- Court: Supreme Court of the Republic of Texas
- Full case name: Hiram Saddler v. the Republic of Texas
- Decided: 1844
- Citations: Dallam 610 (1844); 1844 WL 3895 (Tex.Rep.Sup.)

Holding
- That although more than one person must take part in an affray, at trial, one may still be convicted even if the others charged are acquitted

Court membership
- Judges sitting: John Hemphill, R. E. B. Baylor, Patrick C. Jack, William E. Jones, William J. Jones, Richard Morris, William B. Ochiltree

Case opinions
- Majority: Ochiltree

= Saddler v.
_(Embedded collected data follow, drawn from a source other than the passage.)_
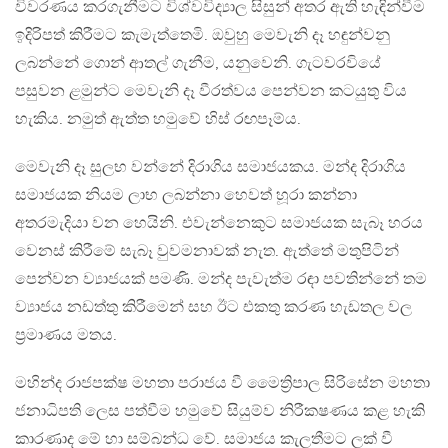
විවරණය කරගැනීමට විශ්වවිද්‍යාල සිසුන් අතර ඇති හැඳින්වීම
ඉදිරිපත් කිරීමට කැමැත්තෙමි. ඔවුහු මෙවැනි දෑ හඳුන්වනු
ලබන්නේ ගොන් ආතල් ගැනීම, යනුවෙනි. ගැටවරවියේ
පසුවන ළමුන්ට මෙවැනි දෑ වීරත්වය පෙන්වන කටයුතු විය
හැකිය. නමුත් ඇත්ත හමුවේ හිස් රඟපෑම්ය.
මෙවැනි දෑ සුලභ වන්නේ දිරාගිය සමාජයකය. මන්ද දිරාගිය
සමාජයක නියම ලාභ ලබන්නා හෙවත් හූරා කන්නා
අතරමැදියා වන හෙයිනි. එවැන්නෙකුට සමාජයක සැබෑ හරය
වෙනස් කිරීමේ සැබෑ වුවමනාවක් නැත. ඇත්තේ මතුපිටින්
පෙන්වන ව්‍යාජයක් පමණි. මන්ද පැවැත්ම රඳා පවතින්නේ තම
ව්‍යාජය නඩත්තු කිරීමෙන් සහ ඊට එකතු කරණ හැඩතල වල
ප්‍රමාණය මතය.
මහින්ද රාජපක්ෂ මහතා පරාජය වී මෛත්‍රිපාල සිරිසේන මහතා
ජනාධිපති ලෙස පත්වීම හමුවේ සියුම්ව නිරීකෂණය කළ හැකි
කාරණාද මේ හා සම්බන්ධ වේ. සමාජය කැලතීමට ලක් වී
Republic =

Legal case in the Republic of Texas

Saddler v. the Republic, Dallam 610 (1844), was a case decided by the Supreme Court of the Republic of Texas which held that although more than one person must take part in an affray, at trial, one may still be convicted even if the others charged are acquitted.

== Background ==
In the fall of 1843, the grand jury of Lamar County, Texas indicted Hiram Saddler, Thomas Doss, Joshua Dillingham and C. W. Saddler for an affray. Before trial, the prosecutor dropped charges against Dillingham, and the case went to trial against the other defendants. The jury found Hiram Saddler guilty, but acquitted the other two. Hiram Saddler appealed.

== Decision ==
Judge William B. Ochiltree issued the opinion of the Court. He noted that Hiram Saddler claimed that he could not be convicted if the others indicted with him were acquitted, and that it took more than one individual to create an affray, that they had to fight by consent. Ochiltree dismissed this contention, noting that fighting by consent was not part of the offense, but fight in public was, although not all parties need consent to the fight to be involved. Even if the others were acquitted, the conviction against Hiram Saddler was affirmed.